Sementara di sektor hilir, para petani masih sering mengeluhkan kesulitan mengakses pasar serta persoalan harga rendah akibat panjangnya rantai distribusi serta monopoli.
Persoalan-persoalan ini mestinya dibereskan dulu sebelum kita bregerak terlalu jauh di sektor pariwisata sebagai prime mover pembangunan NTT di era kepemimpinan Viktor-Jos.
Tanpa membereskan sektor kerakyatan seperti pertanian, peternakan, perikanan dan kelautan, mustahil mimpi itu bisa berdampak pada kesejahteraan rakyat.
Kunjungan Gubernur Viktor ke Sikka pada Minggu 26 Juli 2020 menunjukan keresahan itu.
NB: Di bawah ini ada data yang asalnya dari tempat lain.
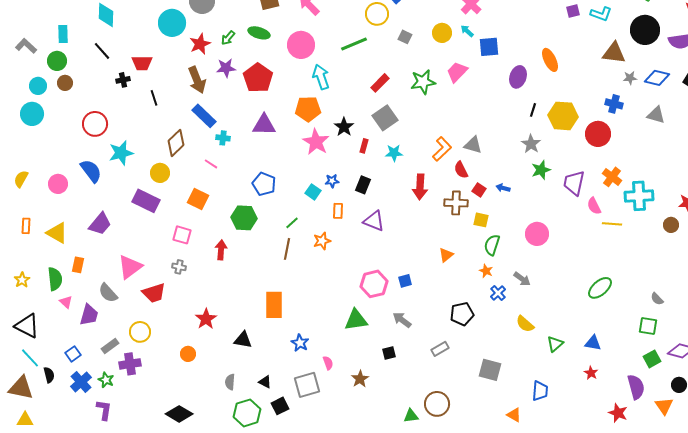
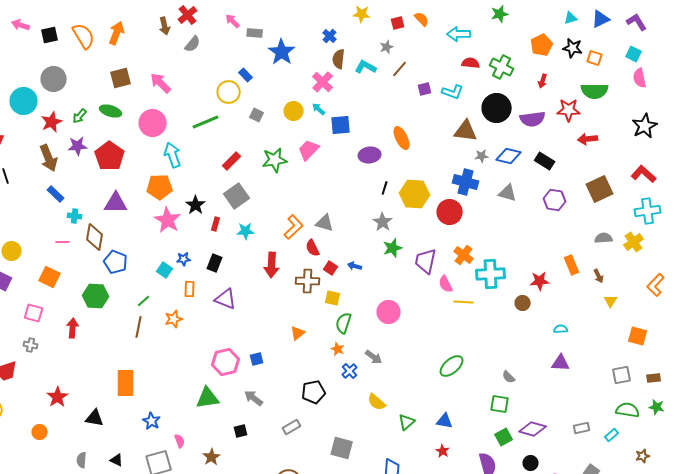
purple ellipse: (518, 77) -> (370, 155), turned 65
blue cross: (614, 104) -> (466, 182), size x1.4
blue rectangle: (204, 116) -> (56, 194), size x0.7
brown diamond: (176, 143) -> (95, 237), moved, turned -36
pink line: (211, 164) -> (63, 242), turned -32

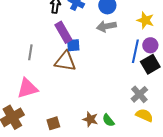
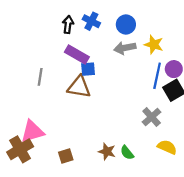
yellow star: (145, 20) -> (154, 45), moved
purple rectangle: (63, 32) -> (77, 55), turned -30
pink triangle: (27, 88) -> (32, 131), moved
gray cross: (139, 94) -> (152, 117), moved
Ia mengatakan, di tengah kemiskinan NTT saat ini, sebagian besar pasokan pangan berasal dari luar NTT.
“Sudah miskin, semua dari luar,” ungkapnya di sela-sela kunjungan ke kebun hortikultur milik Yance Maring, petani muda di Sikka yang menggunakan teknologi irigasi tetes pada Minggu (26/7/2020) di Wailiti, Maumere.
Tak hanya di Maumere, di Labuan Bajo saja sebagai sentra pariwisata NTT, sayur dan buah-buahan masih didatangkan dari luar daerah seperti Bima dan Makassar.
Semoga keresahan Gubernur NTT dan lirikan bu Julie ke sektor pertanian segera dijawab dengan format kebijakan yang tepat dan fokus sehingga pariwasata mendatangkan berkat dan para petani sejahtera. (VoN).